> [Recorded data]:
*****

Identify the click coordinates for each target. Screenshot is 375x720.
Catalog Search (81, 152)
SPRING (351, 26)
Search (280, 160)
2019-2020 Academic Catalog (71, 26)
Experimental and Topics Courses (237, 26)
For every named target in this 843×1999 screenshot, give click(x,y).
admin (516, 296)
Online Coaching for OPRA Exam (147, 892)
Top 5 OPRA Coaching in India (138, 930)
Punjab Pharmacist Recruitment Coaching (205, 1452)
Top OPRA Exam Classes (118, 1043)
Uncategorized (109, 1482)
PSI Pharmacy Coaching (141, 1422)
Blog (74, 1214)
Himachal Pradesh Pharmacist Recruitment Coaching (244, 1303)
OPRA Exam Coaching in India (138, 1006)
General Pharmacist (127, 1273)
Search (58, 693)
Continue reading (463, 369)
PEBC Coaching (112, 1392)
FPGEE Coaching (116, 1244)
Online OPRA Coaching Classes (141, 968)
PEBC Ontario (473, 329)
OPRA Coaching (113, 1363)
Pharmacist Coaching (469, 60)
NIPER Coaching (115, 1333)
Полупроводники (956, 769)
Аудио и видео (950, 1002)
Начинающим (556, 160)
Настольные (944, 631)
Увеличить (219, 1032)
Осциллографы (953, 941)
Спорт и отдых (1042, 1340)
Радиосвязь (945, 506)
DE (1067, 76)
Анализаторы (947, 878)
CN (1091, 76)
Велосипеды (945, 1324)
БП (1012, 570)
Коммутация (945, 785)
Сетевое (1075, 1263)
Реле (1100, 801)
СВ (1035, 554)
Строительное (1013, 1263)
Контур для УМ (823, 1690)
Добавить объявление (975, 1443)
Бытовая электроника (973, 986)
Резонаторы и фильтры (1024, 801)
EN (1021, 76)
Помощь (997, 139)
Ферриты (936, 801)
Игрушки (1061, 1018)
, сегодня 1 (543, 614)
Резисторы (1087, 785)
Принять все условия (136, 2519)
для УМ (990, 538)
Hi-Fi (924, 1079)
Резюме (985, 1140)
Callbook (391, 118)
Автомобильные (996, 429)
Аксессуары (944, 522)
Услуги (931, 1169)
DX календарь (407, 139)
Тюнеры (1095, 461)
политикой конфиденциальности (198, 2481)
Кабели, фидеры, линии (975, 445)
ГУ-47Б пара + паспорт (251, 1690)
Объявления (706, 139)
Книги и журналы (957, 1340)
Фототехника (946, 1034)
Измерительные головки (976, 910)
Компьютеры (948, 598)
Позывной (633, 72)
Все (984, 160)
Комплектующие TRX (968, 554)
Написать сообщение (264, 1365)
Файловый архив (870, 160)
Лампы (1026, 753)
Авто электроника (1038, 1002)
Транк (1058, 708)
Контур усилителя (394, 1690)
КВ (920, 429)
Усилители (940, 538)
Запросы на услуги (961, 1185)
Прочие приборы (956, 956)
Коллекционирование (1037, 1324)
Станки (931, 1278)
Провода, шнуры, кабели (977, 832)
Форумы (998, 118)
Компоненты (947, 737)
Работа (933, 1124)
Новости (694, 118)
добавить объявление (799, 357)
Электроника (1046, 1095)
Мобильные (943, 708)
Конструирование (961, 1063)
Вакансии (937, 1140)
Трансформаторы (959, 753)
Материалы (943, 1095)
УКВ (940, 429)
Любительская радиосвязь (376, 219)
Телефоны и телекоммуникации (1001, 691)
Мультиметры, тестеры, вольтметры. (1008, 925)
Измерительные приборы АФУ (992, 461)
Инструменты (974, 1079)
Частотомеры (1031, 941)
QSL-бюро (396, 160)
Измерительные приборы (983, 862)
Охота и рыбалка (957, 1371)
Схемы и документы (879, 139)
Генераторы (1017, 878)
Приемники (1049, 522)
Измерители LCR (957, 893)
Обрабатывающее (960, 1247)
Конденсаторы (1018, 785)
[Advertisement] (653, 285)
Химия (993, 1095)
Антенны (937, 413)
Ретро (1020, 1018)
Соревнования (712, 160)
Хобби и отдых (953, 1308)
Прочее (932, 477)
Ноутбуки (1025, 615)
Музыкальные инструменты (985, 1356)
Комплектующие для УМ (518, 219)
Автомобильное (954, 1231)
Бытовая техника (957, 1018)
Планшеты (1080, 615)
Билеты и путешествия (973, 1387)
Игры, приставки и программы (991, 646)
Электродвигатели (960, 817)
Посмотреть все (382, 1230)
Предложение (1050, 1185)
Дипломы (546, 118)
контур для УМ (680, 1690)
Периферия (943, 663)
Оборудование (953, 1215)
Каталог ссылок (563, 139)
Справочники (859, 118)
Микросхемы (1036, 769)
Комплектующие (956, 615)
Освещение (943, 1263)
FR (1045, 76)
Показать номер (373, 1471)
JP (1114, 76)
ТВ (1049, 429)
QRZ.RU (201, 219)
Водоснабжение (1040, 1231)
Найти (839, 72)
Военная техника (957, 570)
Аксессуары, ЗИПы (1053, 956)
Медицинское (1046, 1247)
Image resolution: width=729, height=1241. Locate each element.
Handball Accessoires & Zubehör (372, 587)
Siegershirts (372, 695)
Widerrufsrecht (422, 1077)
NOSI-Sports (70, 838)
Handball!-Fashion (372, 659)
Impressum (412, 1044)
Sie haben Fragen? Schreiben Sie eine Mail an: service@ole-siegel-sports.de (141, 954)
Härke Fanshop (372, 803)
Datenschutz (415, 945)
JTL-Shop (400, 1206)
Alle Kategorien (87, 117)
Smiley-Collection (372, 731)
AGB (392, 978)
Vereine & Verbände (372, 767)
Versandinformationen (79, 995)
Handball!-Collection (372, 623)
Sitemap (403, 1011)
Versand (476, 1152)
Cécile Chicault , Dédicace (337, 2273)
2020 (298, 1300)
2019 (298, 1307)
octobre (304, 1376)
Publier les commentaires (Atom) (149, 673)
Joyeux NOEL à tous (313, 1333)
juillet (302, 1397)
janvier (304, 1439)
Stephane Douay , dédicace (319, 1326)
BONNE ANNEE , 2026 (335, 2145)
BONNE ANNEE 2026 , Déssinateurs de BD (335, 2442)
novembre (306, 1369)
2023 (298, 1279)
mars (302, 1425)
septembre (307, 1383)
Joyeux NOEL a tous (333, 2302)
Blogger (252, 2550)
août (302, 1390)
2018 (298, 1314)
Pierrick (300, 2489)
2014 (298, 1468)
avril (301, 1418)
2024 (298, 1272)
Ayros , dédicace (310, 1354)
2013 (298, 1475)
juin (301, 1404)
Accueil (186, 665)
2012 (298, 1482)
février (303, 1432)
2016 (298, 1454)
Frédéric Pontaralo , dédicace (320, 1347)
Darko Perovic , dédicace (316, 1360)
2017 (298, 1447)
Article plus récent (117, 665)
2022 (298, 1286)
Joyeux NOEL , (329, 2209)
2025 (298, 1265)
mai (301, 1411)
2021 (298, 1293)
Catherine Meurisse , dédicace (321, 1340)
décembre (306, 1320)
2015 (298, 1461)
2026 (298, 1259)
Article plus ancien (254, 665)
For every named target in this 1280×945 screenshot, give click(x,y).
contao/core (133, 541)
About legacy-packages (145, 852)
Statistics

*****

> [Task to complete]: Would you print exactly and only the lines of the material above that run from the line with "Любительская радиосвязь (376, 219)" through the line with "[Advertisement] (653, 285)", both included?

> [Answer below]:
Любительская радиосвязь (376, 219)
Телефоны и телекоммуникации (1001, 691)
Мультиметры, тестеры, вольтметры. (1008, 925)
Измерительные приборы АФУ (992, 461)
Инструменты (974, 1079)
Частотомеры (1031, 941)
QSL-бюро (396, 160)
Измерительные приборы (983, 862)
Охота и рыбалка (957, 1371)
Схемы и документы (879, 139)
Генераторы (1017, 878)
Приемники (1049, 522)
Измерители LCR (957, 893)
Обрабатывающее (960, 1247)
Конденсаторы (1018, 785)
[Advertisement] (653, 285)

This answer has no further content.